Als Schöningh am nächsten Morgen, wieder in Zivil, im Coupé saß und noch einen letzten Blick aus dem Fenster auf die öde und ungemütliche Halle des Ostbahnhofs warf, sah er einen langen Herrn den Zug hinabschreiten und spähend in die Waggons schauen. Zu seinem Erstaunen erkannte er Herrn von Rietzow.

Nun sah Rietzow auch ihn, lüftete seinen Zylinder und trat an das Coupé heran, Emich die Hand reichend.

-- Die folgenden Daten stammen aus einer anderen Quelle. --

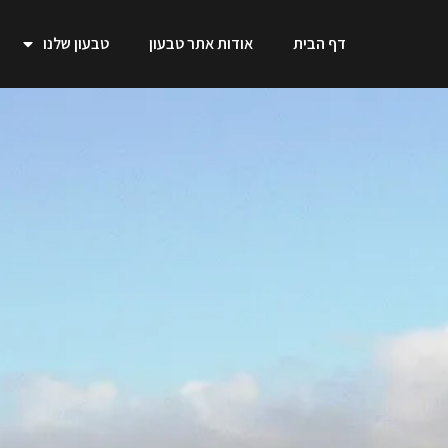
דף הבית
אודות אתר טבעון
טבעון שלנו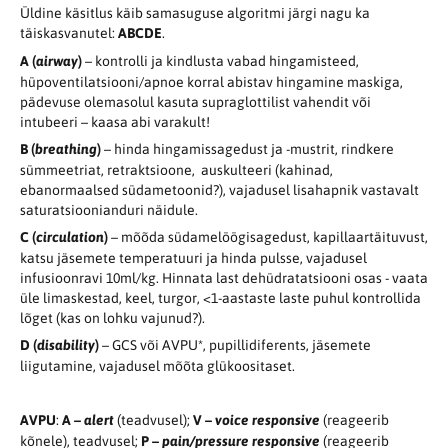
Üldine käsitlus käib samasuguse algoritmi järgi nagu ka
täiskasvanutel:
ABCDE
.
A (
airway
)
– kontrolli ja kindlusta vabad hingamisteed,
hüpoventilatsiooni/apnoe korral abistav hingamine maskiga,
pädevuse olemasolul kasuta supraglottilist vahendit või
intubeeri – kaasa abi varakult!
B (
breathing
)
– hinda hingamissagedust ja -mustrit, rindkere
sümmeetriat, retraktsioone, auskulteeri (kahinad,
ebanormaalsed südametoonid?), vajadusel lisahapnik vastavalt
saturatsioonianduri näidule.
C (
circulation
)
– mõõda südamelöögisagedust, kapillaartäituvust,
katsu jäsemete temperatuuri ja hinda pulsse, vajadusel
infusioonravi 10ml/kg. Hinnata last dehüdratatsiooni osas - vaata
üle limaskestad, keel, turgor, <1-aastaste laste puhul kontrollida
lõget (kas on lohku vajunud?).
D (
disability
)
– GCS või AVPU*, pupillidiferents, jäsemete
liigutamine, vajadusel mõõta glükoositaset.
AVPU
:
A –
alert
(teadvusel);
V –
voice responsive
(reageerib
kõnele), teadvusel;
P –
pain/pressure responsive
(reageerib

»Dritter Klasse –?« sagte er. »Sakri, wie schlicht bürgerlich! Wenn das Ihr Ohm, der Fürst, wüßte!«

Schöningh lachte.

»Herr von Rietzow, Sie glauben wohl, mein Onkel in Stubbach sei so eine Art Schreckgespenst für mich! Ich fahre dritter Güte, weil ich auf ein Militärbillett reise. Das nehme ich mit. Unter uns gesagt: der Abschied von Berlin hat mir die Taschen geleert.«

»Aber, liebster Graf, ein Wort hätte doch genügt –«

»Davon bin ich überzeugt, Herr von Rietzow. Aber ich sehe nicht ein, weshalb ich mein Staatsbillett unbenutzt in die Tasche stecken soll. Übrigens sitzt es sich hier ganz gut; Sie sehen, ich bin sogar allein ...«

Die Lokomotive pfiff. Herr von Rietzow eilte mit langen Schritten neben dem sich langsam in Bewegung setzenden Zug her.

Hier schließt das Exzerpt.